Les Haratine (esclaves) théorisent le boycott
En Mauritanie Birame Ould Abeid est l’homme à abattre. Il a échappé à plusieurs tentatives d’assassinat sans compter les nombreuses arrestations. Il a récemment appelé au boycott du recensement. «Le recensement en cours est une forme de génocide et d’exclusion que des segments racistes autour de Mohamed Ould Abdel Aziz essaient d’exécuter au détriment des Harratines et des Negro-mauritaniens. Il n’est pas seulement contre les communautés bambaras, peuls, soninkés et wolofs, ce recensement est aussi très dangereux pour la communauté haratine, et ça personne ne le dit. Il y a 600 000 esclaves domestiques qui n’ont pas de papiers et l’Etat mauritanien refuse de leur en donner », a expliqué le leader du mouvement IRA.
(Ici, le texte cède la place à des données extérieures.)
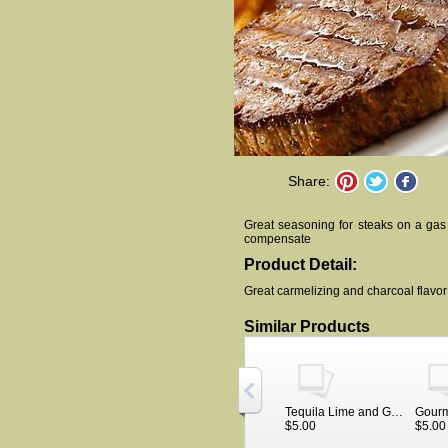
Share:
Great seasoning for steaks on a gas
compensate
Product Detail:
Great carmelizing and charcoal flavor fo
Similar Products
Tequila Lime and Garlic meat rub
$5.00
$5.00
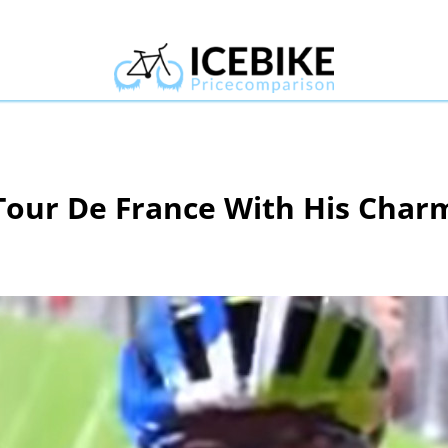
Tour De France With His Char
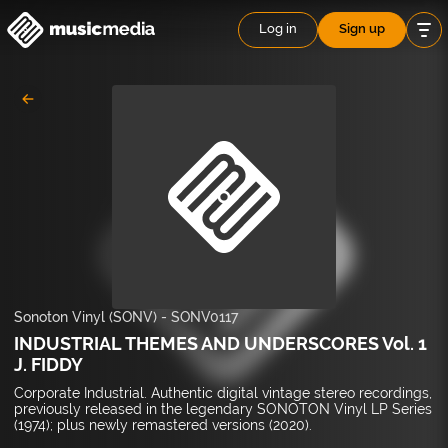
Log in
Sign up
Sonoton Vinyl (SONV)
-
SONV0117
INDUSTRIAL THEMES AND UNDERSCORES Vol. 1
J. FIDDY
Corporate Industrial. Authentic digital vintage stereo recordings,
previously released in the legendary SONOTON Vinyl LP Series
(1974); plus newly remastered versions (2020).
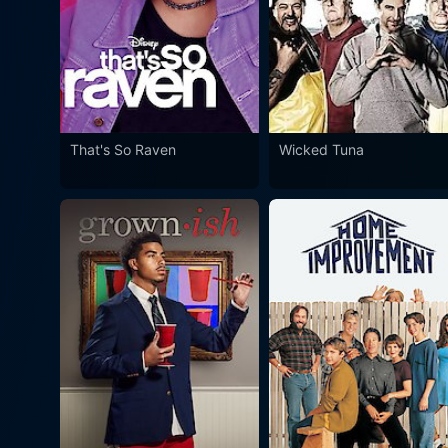
That's So Raven
Wicked Tuna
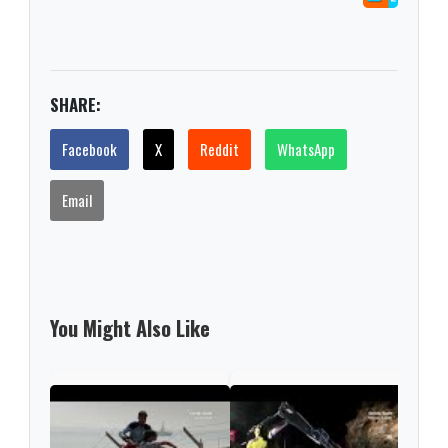
SHARE:
Facebook
X
Reddit
WhatsApp
Email
You Might Also Like
Espa
a re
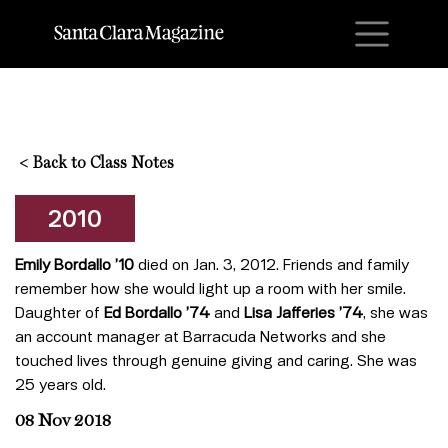
M
<
Back to Class Notes
2010
Emily Bordallo ’10
died on Jan. 3, 2012. Friends and family
remember how she would light up a room with her smile.
Daughter of
Ed Bordallo ’74
and
Lisa Jafferies ’74
, she was
an account manager at Barracuda Networks and she
touched lives through genuine giving and caring. She was
25 years old.
08 Nov 2018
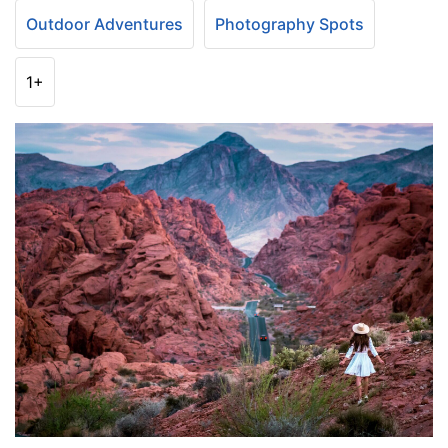
Outdoor Adventures
Photography Spots
1+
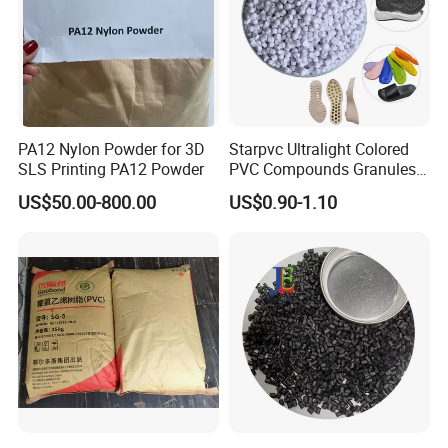
PA12 Nylon Powder for 3D
Starpvc Ultralight Colored
SLS Printing PA12 Powder
PVC Compounds Granules
Shore A55-A70 Hardness
US$50.00-800.00
US$0.90-1.10
1.16-1.4G/Cm Density Air
Blowing Slipper Shoe Soles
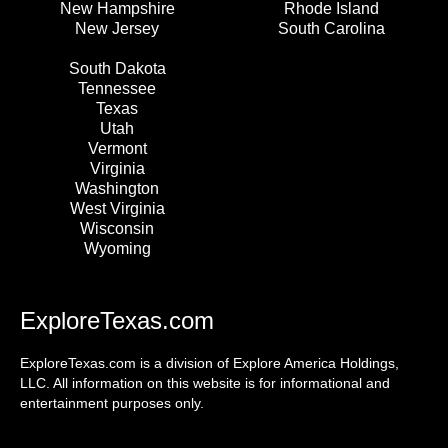
New Hampshire
Rhode Island
New Jersey
South Carolina
South Dakota
Tennessee
Texas
Utah
Vermont
Virginia
Washington
West Virginia
Wisconsin
Wyoming
ExploreTexas.com
ExploreTexas.com is a division of Explore America Holdings,
LLC. All information on this website is for informational and
entertainment purposes only.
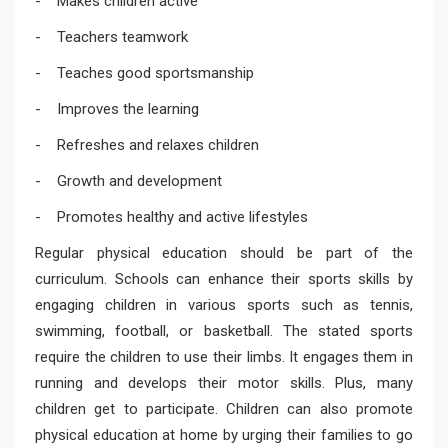
- Makes children active
- Teachers teamwork
- Teaches good sportsmanship
- Improves the learning
- Refreshes and relaxes children
- Growth and development
- Promotes healthy and active lifestyles
Regular physical education should be part of the
curriculum. Schools can enhance their sports skills by
engaging children in various sports such as tennis,
swimming, football, or basketball. The stated sports
require the children to use their limbs. It engages them in
running and develops their motor skills. Plus, many
children get to participate. Children can also promote
physical education at home by urging their families to go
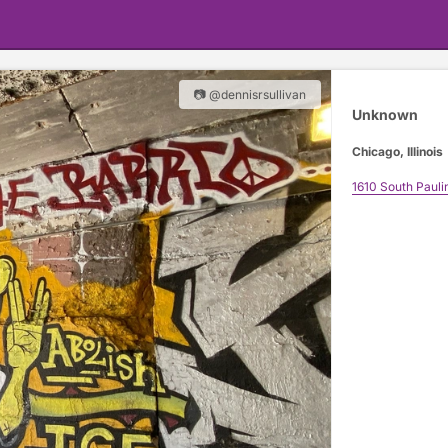
📷 @dennisrsullivan
Unknown
Chicago, Illinois
1610 South Pauli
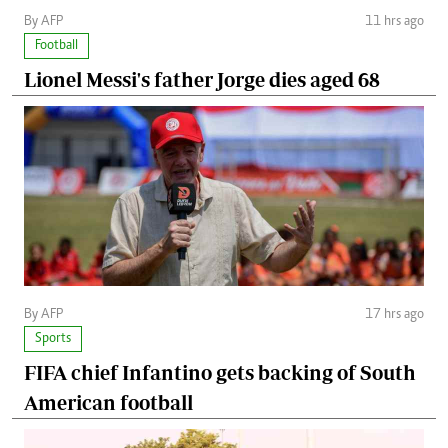
By AFP
11 hrs ago
Football
Lionel Messi's father Jorge dies aged 68
By AFP
17 hrs ago
Sports
FIFA chief Infantino gets backing of South
American football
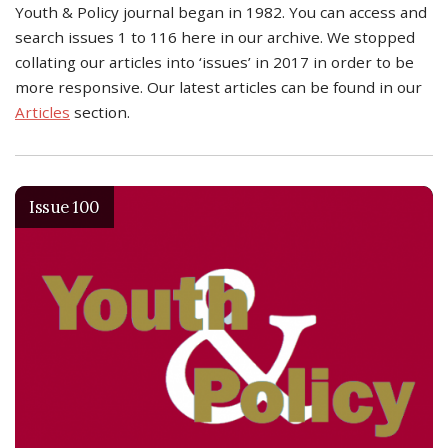
Youth & Policy journal began in 1982. You can access and
search issues 1 to 116 here in our archive. We stopped
collating our articles into ‘issues’ in 2017 in order to be
more responsive. Our latest articles can be found in our
Articles
section.
Issue 100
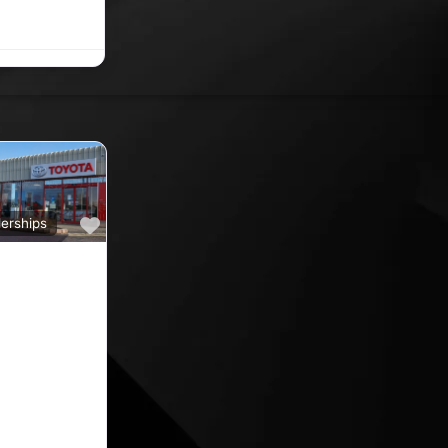
e Carrigaline
Favourite
erships
a
ine car sales,
ine rated car
oyota car
 County
nd car
ips in the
Pour Biram Ould Abeid, le fait que, par un décret politique, la communauté haratine soit cataloguée arabe, est un déni extrêmement grave, une oppression extrêmement grave contre laquelle l’IRA lutte». A ses yeux, les Beydanes ont intérêt à considérer les Harratines comme des maures blancs. Et ce dans le but de se construire une majorité arithmétique face aux négro-mauritanien.
Ndèye Khady Lo- SLATES-Afrique
NB : Ndèye Khady Lo est une journaliste sénégalaise spécialiste des questions politiques et sociales. Elle a travaillé pour le quotidien national sénégalais Le Soleil et pour la Télévision Futurs Médias (TFM).